Monday 27 June 2016

Movie Review: High Anxiety (1977)


A parody of Alfred Hitchcock's signature films, High Anxiety stumbles and falls into low-brow comedy of the stupid kind.

The respected Dr. Richard Thorndyke (Mel Brooks) arrives in Los Angeles to take over as the head of the Psycho Neurotic Institute for the Very, Very Nervous. The previous head died under mysterious circumstances, and Richard soon encounters the weird characters who make up the hospital staff. Nurse Diesel (Cloris Leachman) hisses evil and looks like death warmed over, the oily Dr. Montague (Harvey Korman) is ambitious and incompetent, while Dr. Wentworth (Dick Van Patten) appears nervous enough to be a patient and is primed to be the next victim.

Thorndyke, who suffers from a fear of heights condition known as high anxiety, meets some of the patients and finds wealthy industrialist Arthur Brisbane (Charlie Callas) locked in his room, acting like a dog. On a trip to San Francisco to attend a conference, Thorndyke is approached by the icy blonde and breathless Victoria Brisbane (Madeline Kahn), Arthur's daughter, who wants to help her father. After a series of strange events, Thorndyke begins to suspect that the Institute is home to a nefarious conspiracy.

Directed, produced and co-written by Brooks, High Anxiety attempts to recreate the parody success of Young Frankenstein, this time by celebrating psychological suspense thrillers, but fails miserably. With a complete absence of ambiance, plot, or wit, Brooks defaults to lowest common denominator primitive humour, and the film collapses into a series of unrelated and entirely unsophisticated sketches.

Scenes that are meant to be funny depict a psychiatric patient acting like a dog; a murder committed by loud music; and secret sadomasochistic sessions at the institute. While the suspense genre relies on nuance, hints of danger and careful build-up, High Anxiety dispenses with anything resembling a deft touch and piles on the harsh juvenile antics, almost all of which fall flat, with many of the scenes unnecessarily extended in length to mask the absence of substance.
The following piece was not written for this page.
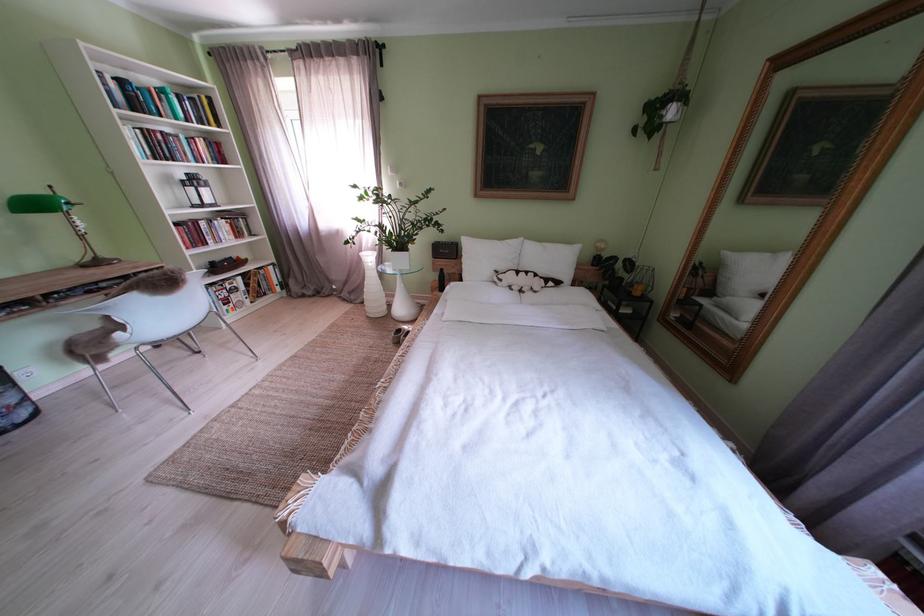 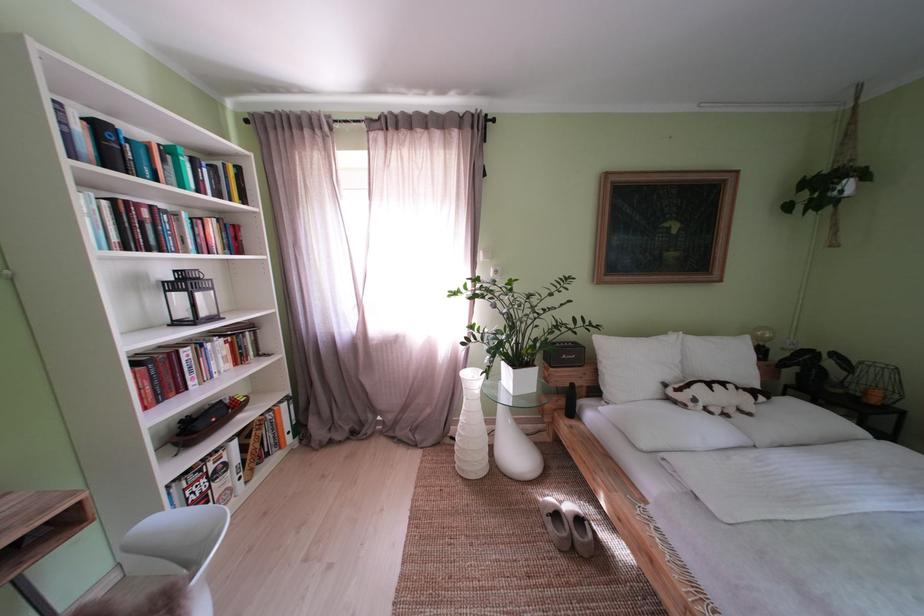 The point at (214, 229) is marked in the first image. Where is the corresponding point in the second image?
The references to Hitchcock are plenty, including the recreation of scenes and themes from North By Northwest, Psycho, Vertigo, The Birds, Dial M For Murder and Spellbound. The Psycho shower attack scene is telegraphed minutes in advance, but the execution is still clever. Perhaps the one good joke in the film riffs on The Birds, with the feathered critters finding a new way to take their revenge on humans. Otherwise Brooks and his team of three other writers are unable to weave anything resembling an actual story worth following, and High Anxiety defaults to a line-them-up-and knock-them-down series of obvious references to other films.

All the performances are ridiculously over the top, with Leachman particularly guilty of manic excess. High Anxiety attempts to salute the master of suspense, but delivers a heap of nonsense instead.